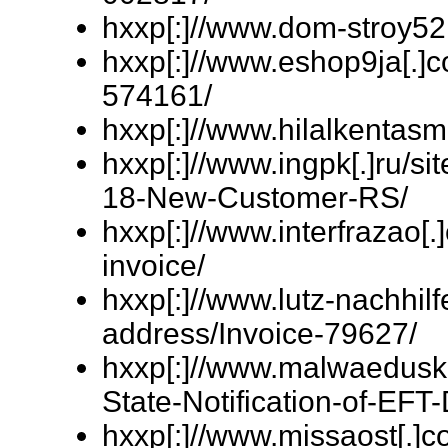
hxxp[:]//www.dom-stroy52
hxxp[:]//www.eshop9ja[.]
574161/
hxxp[:]//www.hilalkentas
hxxp[:]//www.ingpk[.]ru/
18-New-Customer-RS/
hxxp[:]//www.interfrazao[
invoice/
hxxp[:]//www.lutz-nachhil
address/Invoice-79627/
hxxp[:]//www.malwaeduskil
State-Notification-of-EFT-
hxxp[:]//www.missaost[.]c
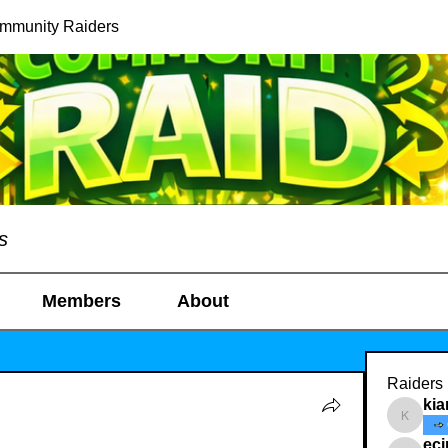
ommunity Raiders
s
Members
About
Raiders
kia
kianelin
ec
☆ ☆ ☆ ☆
> _What is required_: With images excluded, write the records above out again exactly.

> _Task output_:
hxxp[:]//www.dom-stroy52
hxxp[:]//www.eshop9ja[.]
574161/
hxxp[:]//www.hilalkentas
hxxp[:]//www.ingpk[.]ru/
18-New-Customer-RS/
hxxp[:]//www.interfrazao[
invoice/
hxxp[:]//www.lutz-nachhil
address/Invoice-79627/
hxxp[:]//www.malwaeduskil
State-Notification-of-EFT-
hxxp[:]//www.missaost[.]c
ommunity Raiders
s
Members
About
Raiders
kia
kianelin
ec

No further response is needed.